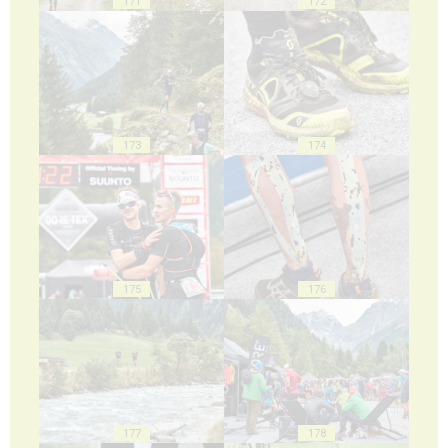
171
172
173
174
175
176
177
178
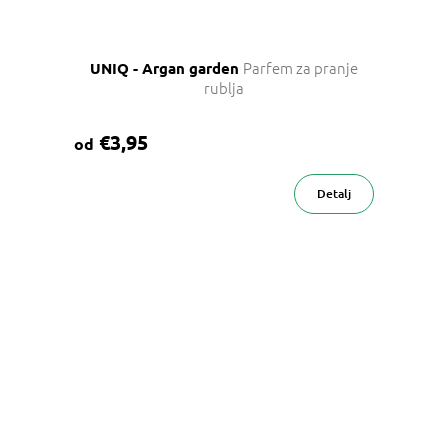
Parfem za pranje
UNIQ - Argan garden
rublja
€3,95
od
Detalj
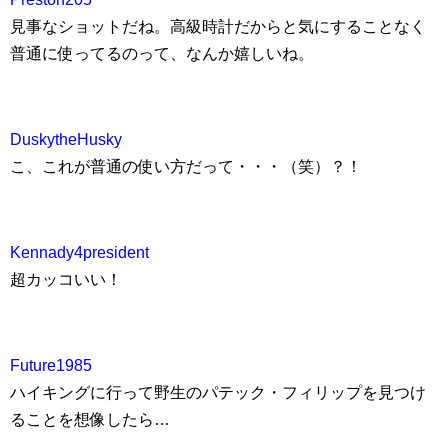
見事なショットだね。高級時計だからと気にすることなく
普通に使ってるのって、なんか嬉しいね。
DuskytheHusky
こ、これが普通の使い方だって・・・（笑）？！
Kennady4president
超カッコいい！
Future1985
ハイキングに行って野生のパテック・フィリップを見つけ
ることを想像したら…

** What you will do **
Once the pictures are set aside, give the listing again word for word.

** Task output **
171
172
173
174
175
176
177
178
Parfem za pranje
UNIQ - Argan garden
rublja
€3,95
od
Detalj
見事なショットだね。高級時計だからと気にすることなく
普通に使ってるのって、なんか嬉しいね。
DuskytheHusky
こ、これが普通の使い方だって・・・（笑）？！
Kennady4president
超カッコいい！
Future1985
ハイキングに行って野生のパテック・フィリップを見つけ
ることを想像したら…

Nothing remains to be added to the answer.